On 11 February 2000 Boeing was awarded a $12,285,602 modification to a time-and-materials contract to provide for retrofit of fifteen C-17 aircraft with the Global Air Traffic Management (GATM) system.

On 17 December 2001 Boeing made its final C-17 Globemaster III delivery for the year. It was the 80th C-17 delivered overall to the U.S. Air Force and the 10th in 2001. In addition, Boeing delivered four C-17s to the United Kingdom Royal Air Force this year. All C-17s delivered in 2001 have the extended range fuel containment system and other Block 12 upgrades. This year also marked the 10th anniversary of the C-17's first flight in September 1991.

Boeing planned to deliver 15 C-17s to the US Air Force in 2002. All deliveries have been ahead of schedule since early 1994.

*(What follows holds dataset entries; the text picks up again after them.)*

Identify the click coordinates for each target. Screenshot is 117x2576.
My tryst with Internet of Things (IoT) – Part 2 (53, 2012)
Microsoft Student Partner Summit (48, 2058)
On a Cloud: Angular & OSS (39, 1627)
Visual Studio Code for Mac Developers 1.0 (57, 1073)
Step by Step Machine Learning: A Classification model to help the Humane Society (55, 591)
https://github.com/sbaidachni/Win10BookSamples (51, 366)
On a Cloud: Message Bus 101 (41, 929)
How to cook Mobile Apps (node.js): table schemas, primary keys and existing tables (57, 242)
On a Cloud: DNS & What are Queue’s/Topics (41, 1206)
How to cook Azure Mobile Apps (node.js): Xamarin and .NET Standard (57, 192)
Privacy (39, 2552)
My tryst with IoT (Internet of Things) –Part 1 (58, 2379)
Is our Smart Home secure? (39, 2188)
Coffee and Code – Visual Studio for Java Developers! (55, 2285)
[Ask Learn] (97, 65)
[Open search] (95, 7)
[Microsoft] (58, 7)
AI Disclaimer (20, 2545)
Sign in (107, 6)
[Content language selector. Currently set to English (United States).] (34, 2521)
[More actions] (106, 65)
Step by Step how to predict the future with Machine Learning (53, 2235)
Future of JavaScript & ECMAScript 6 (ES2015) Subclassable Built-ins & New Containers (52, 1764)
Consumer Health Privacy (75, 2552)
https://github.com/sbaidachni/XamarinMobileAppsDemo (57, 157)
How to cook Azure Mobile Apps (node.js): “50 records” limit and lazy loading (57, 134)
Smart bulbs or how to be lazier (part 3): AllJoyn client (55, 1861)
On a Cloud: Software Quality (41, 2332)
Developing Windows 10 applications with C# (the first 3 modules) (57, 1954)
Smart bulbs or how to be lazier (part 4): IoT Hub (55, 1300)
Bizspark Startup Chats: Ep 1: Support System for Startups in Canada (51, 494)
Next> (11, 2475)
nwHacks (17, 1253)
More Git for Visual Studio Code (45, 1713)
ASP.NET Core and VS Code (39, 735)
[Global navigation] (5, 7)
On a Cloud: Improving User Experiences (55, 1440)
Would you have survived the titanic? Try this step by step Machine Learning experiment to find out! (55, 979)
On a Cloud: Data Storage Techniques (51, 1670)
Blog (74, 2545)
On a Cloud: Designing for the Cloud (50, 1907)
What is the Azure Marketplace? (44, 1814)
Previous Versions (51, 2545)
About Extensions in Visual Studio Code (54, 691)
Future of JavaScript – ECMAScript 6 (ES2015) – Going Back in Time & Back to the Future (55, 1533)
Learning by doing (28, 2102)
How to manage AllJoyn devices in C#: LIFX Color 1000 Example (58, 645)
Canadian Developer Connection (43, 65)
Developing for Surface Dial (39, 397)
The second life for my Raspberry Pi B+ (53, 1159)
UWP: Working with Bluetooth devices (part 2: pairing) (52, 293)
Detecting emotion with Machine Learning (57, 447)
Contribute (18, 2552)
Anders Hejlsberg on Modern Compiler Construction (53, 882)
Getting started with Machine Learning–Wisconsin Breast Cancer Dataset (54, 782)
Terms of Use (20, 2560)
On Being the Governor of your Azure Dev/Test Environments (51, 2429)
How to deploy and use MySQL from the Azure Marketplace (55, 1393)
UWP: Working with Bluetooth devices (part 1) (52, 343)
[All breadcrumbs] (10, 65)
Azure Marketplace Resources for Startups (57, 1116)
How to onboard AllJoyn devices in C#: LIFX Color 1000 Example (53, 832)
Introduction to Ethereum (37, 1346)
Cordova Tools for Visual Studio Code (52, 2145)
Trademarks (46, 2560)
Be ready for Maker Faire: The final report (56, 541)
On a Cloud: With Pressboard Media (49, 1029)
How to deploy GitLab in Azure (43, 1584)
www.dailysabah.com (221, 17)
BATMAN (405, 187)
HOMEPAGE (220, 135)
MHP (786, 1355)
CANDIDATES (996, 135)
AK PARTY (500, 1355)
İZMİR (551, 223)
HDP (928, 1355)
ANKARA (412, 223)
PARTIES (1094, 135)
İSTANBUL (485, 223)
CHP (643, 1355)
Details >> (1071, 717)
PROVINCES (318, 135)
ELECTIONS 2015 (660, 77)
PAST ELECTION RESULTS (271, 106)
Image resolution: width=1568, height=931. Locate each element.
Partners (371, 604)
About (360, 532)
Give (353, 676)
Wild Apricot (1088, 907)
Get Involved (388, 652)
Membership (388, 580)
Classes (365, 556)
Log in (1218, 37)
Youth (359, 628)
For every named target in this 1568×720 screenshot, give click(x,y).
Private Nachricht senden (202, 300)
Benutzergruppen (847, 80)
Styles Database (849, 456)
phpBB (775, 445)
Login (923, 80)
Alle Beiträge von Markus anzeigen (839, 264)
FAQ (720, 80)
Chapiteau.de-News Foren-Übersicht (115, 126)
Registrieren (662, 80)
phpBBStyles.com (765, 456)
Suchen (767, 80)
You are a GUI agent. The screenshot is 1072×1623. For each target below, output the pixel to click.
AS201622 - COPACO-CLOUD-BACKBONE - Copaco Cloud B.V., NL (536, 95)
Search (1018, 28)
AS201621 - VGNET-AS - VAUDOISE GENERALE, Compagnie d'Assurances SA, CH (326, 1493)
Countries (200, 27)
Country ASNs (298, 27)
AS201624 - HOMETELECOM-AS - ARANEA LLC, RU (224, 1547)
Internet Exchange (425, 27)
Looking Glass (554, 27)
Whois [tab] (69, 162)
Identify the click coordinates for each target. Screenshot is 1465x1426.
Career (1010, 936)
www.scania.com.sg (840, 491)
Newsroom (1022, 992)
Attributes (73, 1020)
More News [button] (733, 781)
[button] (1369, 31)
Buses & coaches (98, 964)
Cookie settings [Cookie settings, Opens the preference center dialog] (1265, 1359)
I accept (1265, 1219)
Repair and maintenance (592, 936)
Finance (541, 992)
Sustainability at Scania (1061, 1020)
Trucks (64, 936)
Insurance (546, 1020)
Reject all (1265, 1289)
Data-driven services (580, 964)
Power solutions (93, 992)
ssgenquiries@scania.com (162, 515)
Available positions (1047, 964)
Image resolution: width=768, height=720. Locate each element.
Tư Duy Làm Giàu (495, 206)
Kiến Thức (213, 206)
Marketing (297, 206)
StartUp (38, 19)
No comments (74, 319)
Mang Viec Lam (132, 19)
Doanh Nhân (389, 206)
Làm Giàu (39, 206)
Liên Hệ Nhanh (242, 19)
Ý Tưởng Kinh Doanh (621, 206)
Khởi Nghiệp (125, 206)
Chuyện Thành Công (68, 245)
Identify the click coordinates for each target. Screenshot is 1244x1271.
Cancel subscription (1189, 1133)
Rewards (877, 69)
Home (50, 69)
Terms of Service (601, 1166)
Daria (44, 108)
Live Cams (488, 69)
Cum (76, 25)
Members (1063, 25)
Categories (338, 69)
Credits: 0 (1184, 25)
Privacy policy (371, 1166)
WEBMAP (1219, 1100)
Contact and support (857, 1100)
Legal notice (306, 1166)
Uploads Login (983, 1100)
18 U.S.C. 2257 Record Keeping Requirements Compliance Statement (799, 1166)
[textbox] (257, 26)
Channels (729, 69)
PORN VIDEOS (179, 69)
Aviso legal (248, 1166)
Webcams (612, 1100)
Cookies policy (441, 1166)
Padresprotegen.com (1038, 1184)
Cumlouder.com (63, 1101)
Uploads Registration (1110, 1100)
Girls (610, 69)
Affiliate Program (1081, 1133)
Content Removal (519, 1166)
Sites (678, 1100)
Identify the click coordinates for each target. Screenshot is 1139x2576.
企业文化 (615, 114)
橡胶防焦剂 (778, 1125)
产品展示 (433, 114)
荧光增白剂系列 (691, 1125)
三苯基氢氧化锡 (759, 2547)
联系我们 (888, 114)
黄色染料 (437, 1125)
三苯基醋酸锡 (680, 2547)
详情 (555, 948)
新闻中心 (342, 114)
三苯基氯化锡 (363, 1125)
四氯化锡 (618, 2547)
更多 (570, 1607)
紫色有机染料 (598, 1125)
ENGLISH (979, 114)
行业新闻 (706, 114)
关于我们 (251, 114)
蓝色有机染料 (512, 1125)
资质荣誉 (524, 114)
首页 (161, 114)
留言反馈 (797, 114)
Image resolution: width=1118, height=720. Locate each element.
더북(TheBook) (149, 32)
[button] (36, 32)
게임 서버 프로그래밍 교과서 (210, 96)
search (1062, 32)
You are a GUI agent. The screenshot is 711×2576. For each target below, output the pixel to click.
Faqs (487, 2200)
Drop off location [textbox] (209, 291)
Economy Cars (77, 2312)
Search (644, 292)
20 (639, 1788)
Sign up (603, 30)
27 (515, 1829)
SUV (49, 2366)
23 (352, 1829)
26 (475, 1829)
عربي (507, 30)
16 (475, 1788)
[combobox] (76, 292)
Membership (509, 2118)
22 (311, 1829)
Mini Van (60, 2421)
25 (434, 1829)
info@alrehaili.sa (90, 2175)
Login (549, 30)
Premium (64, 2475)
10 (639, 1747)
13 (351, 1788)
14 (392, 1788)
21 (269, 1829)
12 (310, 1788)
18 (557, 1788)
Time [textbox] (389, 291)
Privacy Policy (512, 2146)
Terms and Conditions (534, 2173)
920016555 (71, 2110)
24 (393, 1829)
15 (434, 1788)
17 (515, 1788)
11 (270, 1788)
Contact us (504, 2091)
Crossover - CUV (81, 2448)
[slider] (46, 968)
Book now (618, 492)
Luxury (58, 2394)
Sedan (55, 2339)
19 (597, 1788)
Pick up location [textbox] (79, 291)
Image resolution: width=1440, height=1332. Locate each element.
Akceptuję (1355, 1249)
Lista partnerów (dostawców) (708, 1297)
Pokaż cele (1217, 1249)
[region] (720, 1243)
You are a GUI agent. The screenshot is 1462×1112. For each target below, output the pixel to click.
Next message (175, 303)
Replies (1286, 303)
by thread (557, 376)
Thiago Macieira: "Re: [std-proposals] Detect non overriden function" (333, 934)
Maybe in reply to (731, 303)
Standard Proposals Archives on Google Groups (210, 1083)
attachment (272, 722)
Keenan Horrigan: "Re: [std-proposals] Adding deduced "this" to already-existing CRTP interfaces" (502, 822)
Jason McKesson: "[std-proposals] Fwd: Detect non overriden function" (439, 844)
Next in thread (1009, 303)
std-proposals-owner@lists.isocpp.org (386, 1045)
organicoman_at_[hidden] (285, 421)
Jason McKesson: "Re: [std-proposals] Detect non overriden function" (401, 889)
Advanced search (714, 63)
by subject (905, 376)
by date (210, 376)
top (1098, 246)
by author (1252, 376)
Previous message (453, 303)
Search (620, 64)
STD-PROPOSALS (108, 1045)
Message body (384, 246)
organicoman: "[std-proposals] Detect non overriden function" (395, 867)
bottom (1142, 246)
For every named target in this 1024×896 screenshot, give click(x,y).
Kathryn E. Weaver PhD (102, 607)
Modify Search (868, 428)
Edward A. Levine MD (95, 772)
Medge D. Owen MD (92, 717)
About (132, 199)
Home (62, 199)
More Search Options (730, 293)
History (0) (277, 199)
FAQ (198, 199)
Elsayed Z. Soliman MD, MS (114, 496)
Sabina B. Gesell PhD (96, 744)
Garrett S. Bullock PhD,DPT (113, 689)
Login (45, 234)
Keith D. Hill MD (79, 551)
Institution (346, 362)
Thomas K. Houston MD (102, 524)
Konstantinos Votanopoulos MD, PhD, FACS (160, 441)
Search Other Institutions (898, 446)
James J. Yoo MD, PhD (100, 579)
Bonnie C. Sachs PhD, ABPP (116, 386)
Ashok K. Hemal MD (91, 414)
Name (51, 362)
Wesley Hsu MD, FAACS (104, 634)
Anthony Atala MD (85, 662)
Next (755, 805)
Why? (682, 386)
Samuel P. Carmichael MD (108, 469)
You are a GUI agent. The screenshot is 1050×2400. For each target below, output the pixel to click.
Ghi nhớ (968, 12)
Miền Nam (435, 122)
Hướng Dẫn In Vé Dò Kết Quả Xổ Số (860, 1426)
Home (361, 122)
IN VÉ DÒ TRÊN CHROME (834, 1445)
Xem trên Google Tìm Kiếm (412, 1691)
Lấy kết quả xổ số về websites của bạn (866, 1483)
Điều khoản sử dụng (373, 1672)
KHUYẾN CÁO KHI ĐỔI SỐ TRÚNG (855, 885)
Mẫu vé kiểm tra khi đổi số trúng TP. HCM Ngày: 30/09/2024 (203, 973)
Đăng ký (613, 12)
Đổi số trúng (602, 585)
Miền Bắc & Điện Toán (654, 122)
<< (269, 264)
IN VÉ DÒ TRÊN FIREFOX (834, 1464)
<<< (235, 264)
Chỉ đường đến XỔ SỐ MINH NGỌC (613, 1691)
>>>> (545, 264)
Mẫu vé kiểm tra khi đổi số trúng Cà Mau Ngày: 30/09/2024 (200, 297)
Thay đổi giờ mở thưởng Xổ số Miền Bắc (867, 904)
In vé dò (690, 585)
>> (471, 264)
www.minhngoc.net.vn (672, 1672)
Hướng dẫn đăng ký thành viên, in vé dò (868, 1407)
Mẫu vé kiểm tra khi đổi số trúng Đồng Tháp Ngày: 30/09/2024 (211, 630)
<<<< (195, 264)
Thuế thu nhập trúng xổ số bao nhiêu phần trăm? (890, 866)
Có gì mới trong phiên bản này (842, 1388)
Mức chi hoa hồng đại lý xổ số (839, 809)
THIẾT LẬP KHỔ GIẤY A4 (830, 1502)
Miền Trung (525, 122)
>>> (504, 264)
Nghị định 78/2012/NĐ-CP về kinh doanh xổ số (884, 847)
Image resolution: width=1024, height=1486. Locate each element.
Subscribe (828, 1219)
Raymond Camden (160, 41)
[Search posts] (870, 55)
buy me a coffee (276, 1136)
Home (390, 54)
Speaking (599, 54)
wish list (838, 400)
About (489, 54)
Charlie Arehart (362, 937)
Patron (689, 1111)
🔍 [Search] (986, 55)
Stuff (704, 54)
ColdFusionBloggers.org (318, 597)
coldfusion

In early 2002 the C-17 flare pattern effectiveness was improved over threefold, and the resulting new flare pattern is being instituted AMC-wide to support ongoing operations. Flares are fired from aircraft to divert enemy anti-aircraft weapons such as heat-seeking missiles. The 46th Test Wing of the Air Armament Center continued its accelerated and quick reaction flight and ground testing with a 15-sortie Operational Utility Evaluation of advanced flares and flare dispense techniques for AMC's C-17 and C-130 aircraft. The unit conducted more than 77 missions to evaluate a number of flare combinations and testing involving 11 different flare types. This extensive evaluation safely and successfully expended more than 5,000 flares and yielded extremely valuable results. Since September 11, 2001, the 46th Test Wing has planned and conducted 25 quick reaction/accelerated tests and certifications.

C-17s have featured onboard extended-range tanks for 60,000 extra pounds of fuel since the Block 12 versions. The additional tanks allow about four to five more flying hours.

Block 13 versions include upgrades such as a Terrain Awareness Warning System, a reactive wind sheer warning system and follow-on improvements to various computer systems that enhance the aircraft's mission capability and safety. The new aircraft contains improvements to the onboard computers, to include a warning system that maps terrain and helps pilots avoid obstacles. The new aircraft also has a new reactive wind-shear warning system on the heads-up-display and its Station Keeping Equipment are updated to allow pilots to keep track of their location relative to up to 99 other aircraft flying in formation over a 100-square-mile area. Charleston Air Force Base was set to receive 12 Block 13 C-17s by spring of 2003.

Block XIII/XIV has software modifications and improved station-keeping equipment used in flying formation with testing scheduled to be complete in 2004. Block XV is planned to contain the upgraded on-board inert gas generating system along with navigation and safety modifications. The Block XVI will contain an avionics modernization package and a weather radar modification with testing to be complete in 2006. Additional enhancements, modifications, and corrections to existing deficiencies are concurrent and include a fuel system retrofit, main landing gear deficiency corrections, and a wheel brake and tire cost saving initiative. Detailed developmental and operational test planning is underway.